Lowered risk most pronounced for those with high vitamin D levels before age 20

TUESDAY, Dec. 19 (HealthDay News) -- Higher serum 25-hydroxyvitamin D levels are associated with a lower multiple sclerosis risk, especially in those with elevated levels before age 20, researchers report in the Dec. 20 issue of the Journal of the American Medical Association.

Alberto Ascherio, M.D., of the Harvard School of Public Health in Boston, and colleagues used U.S. Defense Department data from more than 7 million U.S. military personnel collected between 1992 through 2004. They matched each of 257 multiple sclerosis cases with two controls and tested stored serum for 25-hydroxyvitamin D levels prior to diagnosis.

Among whites, the researchers found that higher vitamin D levels coincided with a significant drop in multiple sclerosis risk for 296 controls versus 148 patients (odds ratio 0.59 for a 50-nanomole-per-liter vitamin D increase).

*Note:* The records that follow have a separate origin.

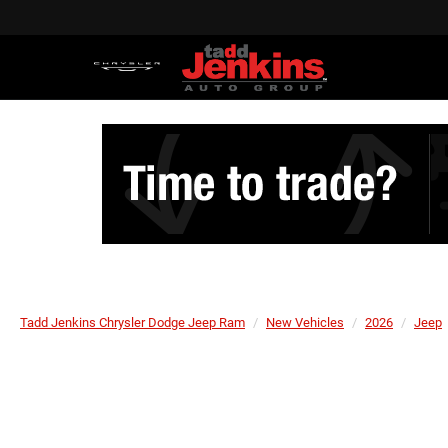
Tadd Jenkins Chrysler Dodge Jeep Ram
New Vehicles
2026
Jeep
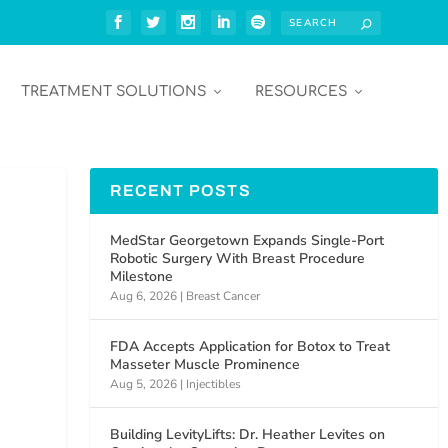
TREATMENT SOLUTIONS
RESOURCES
RECENT POSTS
MedStar Georgetown Expands Single-Port
Robotic Surgery With Breast Procedure
Milestone
Aug 6, 2026
|
Breast Cancer
FDA Accepts Application for Botox to Treat
Masseter Muscle Prominence
Aug 5, 2026
|
Injectibles
Building LevityLifts: Dr. Heather Levites on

Only the odds ratio for the top quintile was significantly different from 1.00. The researchers found an especially strong link between high vitamin D levels before age 20 and lower multiple sclerosis risk, but no significant link between vitamin D levels and multiple sclerosis risk in Hispanics and blacks, who had lower vitamin D levels than whites.

"The results of our study suggest that high circulating levels of vitamin D are associated with a lower risk of multiple sclerosis," the authors write.